Brotado da espontaneidade de um
espírito de lutas, como é o do Dr. Dilermando Correia Leite, este acalentado
ideal galgou com rapidez a escala das coisas reais, plantando-se bem alto no
conceito da coletividade; lançando desde ali, mancheias a transbordar de
benefícios.
Como quem, lançando para os céus
noturnos o olhar, vislumbrasse através da obscuridade desconhecida, a
refulgência da claridade lunar, o Dr. Correia Leite, embora os caminhos fossem
também trevosos e desconhecidos, povoados de incertezas e de escolhos, lançou a
sua vista por sobre esta interrogação e pousou, com sua imaginação, sobre as
pilastras do sonho um ídolo e marchou direito a ele, guiado pelo seu brilho e
pelo seu significado, não medindo esforços e clareando a cada passo, mais e
mais aquele sendeiro, antes desconhecido e amedrontador. E a caminhada foi
heróica e o herói alcançou o seu ídolo.
Deixando só a meta de partida, o Dr.
Correia Leite encontrou pelo caminho, espíritos fortes como o seu. Estes, ao
ouvirem de sua boca, num edificar maravilhoso, a vontade de trabalhar e o
destemor da luta, se uniram a ele de corpo e alma, caminho a fora, em busca da
realidade brilhante que já se fazia vizinha.

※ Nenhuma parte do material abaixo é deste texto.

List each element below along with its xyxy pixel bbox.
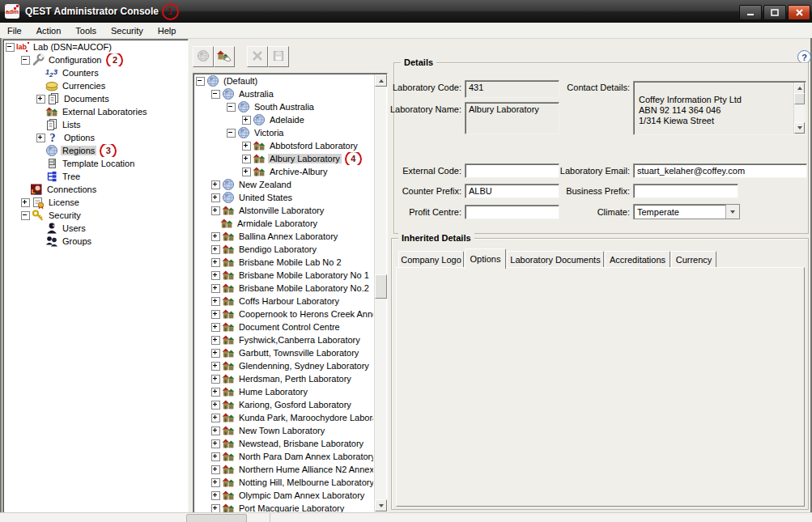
expander-minus-icon[interactable] (227, 103, 236, 112)
tree-item-label[interactable]: Albury Laboratory (268, 154, 342, 163)
tree-item-label[interactable]: Document Control Centre (237, 322, 342, 332)
tree-item-label[interactable]: Brisbane Mobile Laboratory No.2 (237, 283, 371, 293)
external-code-field[interactable] (465, 163, 559, 178)
maximize-button[interactable] (763, 5, 786, 20)
tree-item-label[interactable]: United States (237, 193, 294, 202)
contact-scroll-up-button[interactable] (794, 83, 805, 94)
expander-minus-icon[interactable] (21, 56, 30, 65)
tree-item-label[interactable]: Bendigo Laboratory (237, 244, 318, 254)
tab-company-logo[interactable]: Company Logo (398, 251, 464, 268)
expander-minus-icon[interactable] (21, 211, 30, 220)
expander-plus-icon[interactable] (211, 504, 220, 513)
tree-item-label[interactable]: Abbotsford Laboratory (268, 141, 359, 151)
menu-item-action[interactable]: Action (29, 24, 69, 37)
contact-scrollbar-thumb[interactable] (794, 93, 805, 104)
expander-plus-icon[interactable] (211, 193, 220, 202)
tree-item-label[interactable]: Glendenning, Sydney Laboratory (237, 361, 371, 371)
tree-item-label[interactable]: Herdsman, Perth Laboratory (237, 374, 353, 384)
laboratory-name-field[interactable]: Albury Laboratory (465, 102, 559, 134)
contact-scroll-down-button[interactable] (794, 122, 805, 134)
tree-item-label[interactable]: External Laboratories (61, 107, 149, 117)
expander-plus-icon[interactable] (211, 284, 220, 293)
expander-plus-icon[interactable] (211, 180, 220, 189)
menu-item-help[interactable]: Help (151, 24, 184, 37)
tree-item-label[interactable]: Fyshwick,Canberra Laboratory (237, 335, 362, 345)
expander-plus-icon[interactable] (211, 414, 220, 422)
tree-item-label[interactable]: Options (62, 133, 96, 142)
expander-plus-icon[interactable] (211, 336, 220, 345)
tree-item-label[interactable]: Lists (61, 120, 83, 129)
dropdown-button[interactable] (725, 205, 739, 219)
expander-plus-icon[interactable] (211, 323, 220, 332)
expander-plus-icon[interactable] (211, 375, 220, 384)
tree-item-label[interactable]: Kunda Park, Maroochydore Laboratory (237, 413, 373, 422)
tree-item-label[interactable]: Currencies (61, 81, 107, 91)
expander-plus-icon[interactable] (36, 134, 45, 142)
expander-plus-icon[interactable] (211, 206, 220, 215)
tab-accreditations[interactable]: Accreditations (605, 251, 670, 268)
expander-plus-icon[interactable] (21, 198, 30, 207)
tree-item-label[interactable]: Northern Hume Alliance N2 Annex (237, 465, 373, 474)
expander-plus-icon[interactable] (242, 168, 251, 176)
tree-item-label[interactable]: Notting Hill, Melbourne Laboratory (237, 477, 373, 487)
tree-item-label[interactable]: (Default) (222, 76, 259, 86)
tab-currency[interactable]: Currency (671, 251, 716, 268)
tree-item-label[interactable]: Coffs Harbour Laboratory (237, 296, 341, 306)
expander-plus-icon[interactable] (211, 271, 220, 280)
expander-plus-icon[interactable] (211, 427, 220, 435)
expander-minus-icon[interactable] (6, 43, 15, 52)
business-prefix-field[interactable] (633, 184, 738, 198)
expander-plus-icon[interactable] (242, 142, 251, 151)
add-laboratory-button[interactable] (214, 46, 235, 67)
tree-item-label[interactable]: Template Location (61, 159, 136, 168)
contact-details-field[interactable]: Coffey Information Pty Ltd ABN 92 114 36… (633, 81, 806, 135)
counter-prefix-field[interactable]: ALBU (465, 184, 559, 198)
climate-dropdown[interactable]: Temperate (633, 204, 740, 219)
expander-plus-icon[interactable] (211, 232, 220, 241)
expander-plus-icon[interactable] (242, 116, 251, 125)
tree-item-label[interactable]: Brisbane Mobile Laboratory No 1 (237, 270, 371, 280)
expander-minus-icon[interactable] (227, 129, 236, 138)
tree-item-label[interactable]: Documents (62, 94, 111, 104)
expander-plus-icon[interactable] (211, 362, 220, 371)
tree-item-label[interactable]: New Town Laboratory (237, 426, 326, 435)
tree-item-label[interactable]: Ballina Annex Laboratory (237, 231, 339, 241)
tree-item-label[interactable]: Victoria (253, 128, 285, 138)
tree-item-label[interactable]: Brisbane Mobile Lab No 2 (237, 257, 343, 267)
tree-item-label[interactable]: New Zealand (237, 180, 293, 189)
tree-item-label[interactable]: Lab (DSN=AUCOF) (32, 42, 113, 52)
expander-plus-icon[interactable] (242, 155, 251, 163)
expander-plus-icon[interactable] (211, 452, 220, 461)
scroll-down-button[interactable] (375, 499, 387, 511)
contact-scrollbar[interactable] (793, 83, 805, 134)
tree-item-label[interactable]: Configuration (47, 55, 103, 65)
tree-item-label[interactable]: South Australia (253, 102, 316, 112)
tree-item-label[interactable]: Australia (237, 89, 275, 99)
tree-item-label[interactable]: North Para Dam Annex Laboratory (237, 452, 373, 461)
tree-item-label[interactable]: Adelaide (268, 115, 306, 125)
tree-item-label[interactable]: Alstonville Laboratory (237, 206, 325, 215)
tree-item-label[interactable]: Coopernook to Herons Creek Annex (237, 309, 373, 319)
minimize-button[interactable] (739, 5, 762, 20)
tree-item-label[interactable]: Hume Laboratory (237, 387, 309, 397)
expander-plus-icon[interactable] (211, 478, 220, 487)
scrollbar-thumb[interactable] (375, 274, 387, 299)
tree-item-label[interactable]: Olympic Dam Annex Laboratory (237, 490, 366, 500)
expander-minus-icon[interactable] (196, 77, 205, 86)
expander-plus-icon[interactable] (211, 310, 220, 319)
expander-plus-icon[interactable] (211, 491, 220, 500)
tree-item-label[interactable]: Armidale Laboratory (236, 219, 319, 228)
tree-item-label[interactable]: Security (47, 210, 83, 220)
tree-item-label[interactable]: Regions (61, 146, 96, 155)
menu-item-security[interactable]: Security (104, 24, 151, 37)
expander-plus-icon[interactable] (211, 245, 220, 254)
region-tree-scrollbar[interactable] (374, 74, 386, 511)
menu-item-file[interactable]: File (0, 24, 29, 37)
menu-item-tools[interactable]: Tools (68, 24, 104, 37)
expander-plus-icon[interactable] (211, 465, 220, 474)
expander-plus-icon[interactable] (211, 388, 220, 397)
expander-plus-icon[interactable] (211, 349, 220, 358)
tree-item-label[interactable]: Connections (45, 185, 98, 194)
tree-item-label[interactable]: Garbutt, Townsville Laboratory (237, 348, 360, 358)
close-button[interactable] (788, 5, 810, 20)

Encontrou o Dr. Correia Leite a
compreensão de um Procópio Alvarenga e o amor às boas obras de um Antônio Vaz
Monteiro, a quem, uma força maior que a terrena não consentiu visse ele daqui
mesmo, o auge do ideal que ajudara a acalentar, reservando-lhe um visor na
eternidade, para que ele vislumbrasse e aplaudisse a obra sua e de seus irmãos
de lutas.
E o Hospital, numa metamorfose
perfeita e deslumbrante, abandonou os terrenos do sonho, entrando triunfalmente
nos campos da realidade.
E esta obra, em lugar de aplastar,
pelo seu fulgor, o nome dos seus idealizadores, os levanta mais e mais, pelo
seu trabalho benfeitor e abençoado.
As mães aflitas encontram no Hospital
Vaz Monteiro, um punhado de lenitivo para o seu sofrimento. As criancinhas
desvalidas, encontram ali o carinho de um lar. Os pobres encontram o bálsamo ao
seu cruciante abandono.
É para esta obra que honra a cidade de
Lavras, para você, Hospital Vaz Monteiro, à memória de seu benemérito, cujo
nome encima os seus umbrais, e nas pessoas do Dr. Correia Leite e de Procópio
Alvarenga, que eu quero deixar aqui hoje, com a profunda admiração de um
lavrense que ama o seu torrão, o meu ei...
O MEU EI PARA VOCÊ.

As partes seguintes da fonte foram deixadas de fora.